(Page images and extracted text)

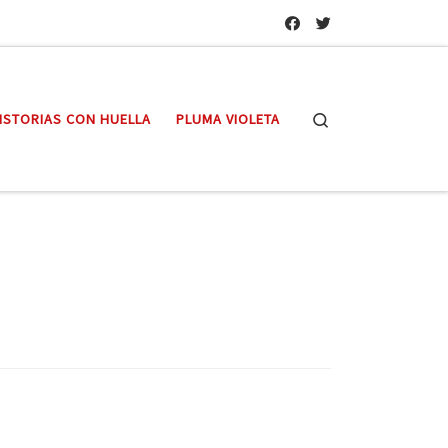
Search
ISTORIAS CON HUELLA
PLUMA VIOLETA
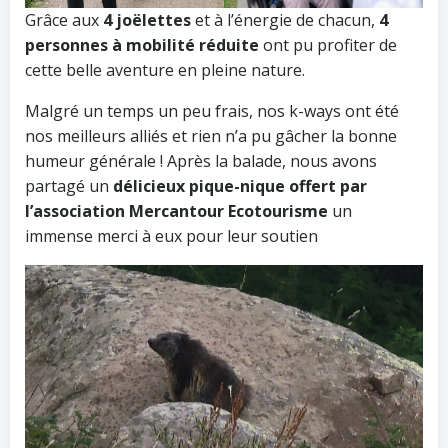
Grâce aux
4 joëlettes
et à l’énergie de chacun,
4
personnes à mobilité réduite
ont pu profiter de
cette belle aventure en pleine nature.
Malgré un temps un peu frais, nos k-ways ont été
nos meilleurs alliés et rien n’a pu gâcher la bonne
humeur générale ! Après la balade, nous avons
partagé un
délicieux pique-nique offert par
l’association Mercantour Ecotourisme
un
immense merci à eux pour leur soutien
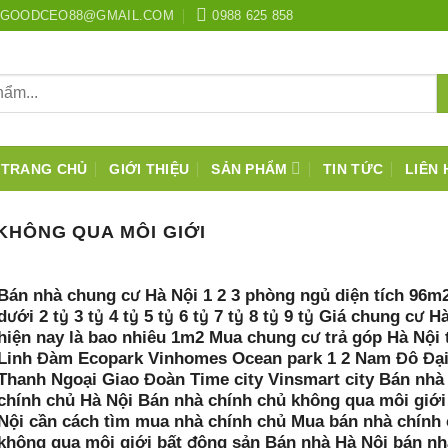
GOODCEO88@GMAIL.COM
0988 625 858
TRANG CHỦ
GIỚI THIỆU
SẢN PHẨM
TIN TỨC
LIÊN 
KHÔNG QUA MÔI GIỚI
Bán nhà chung cư Hà Nội 1 2 3 phòng ngủ diện tích 96m2
dưới 2 tỷ 3 tỷ 4 tỷ 5 tỷ 6 tỷ 7 tỷ 8 tỷ 9 tỷ Giá chung cư H
hiện nay là bao nhiêu 1m2 Mua chung cư trả góp Hà Nội 
Linh Đàm Ecopark Vinhomes Ocean park 1 2 Nam Đô Đạ
Thanh Ngoại Giao Đoàn Time city Vinsmart city Bán nhà
chính chủ Hà Nội Bán nhà chính chủ không qua môi giới
Nội cần cách tìm mua nhà chính chủ Mua bán nhà chính
không qua môi giới bất động sản Bán nhà Hà Nội bán nh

▶ [TASK DETAILS]
Your answer should be the lines from the opening of the records through the line with "immense merci à eux pour leur soutien", both ends retyped exactly and pictures left out.

▶ [REPLY TO THE EXERCISE]
Search
ISTORIAS CON HUELLA
PLUMA VIOLETA
Grâce aux
4 joëlettes
et à l’énergie de chacun,
4
personnes à mobilité réduite
ont pu profiter de
cette belle aventure en pleine nature.
Malgré un temps un peu frais, nos k-ways ont été
nos meilleurs alliés et rien n’a pu gâcher la bonne
humeur générale ! Après la balade, nous avons
partagé un
délicieux pique-nique offert par
l’association Mercantour Ecotourisme
un
immense merci à eux pour leur soutien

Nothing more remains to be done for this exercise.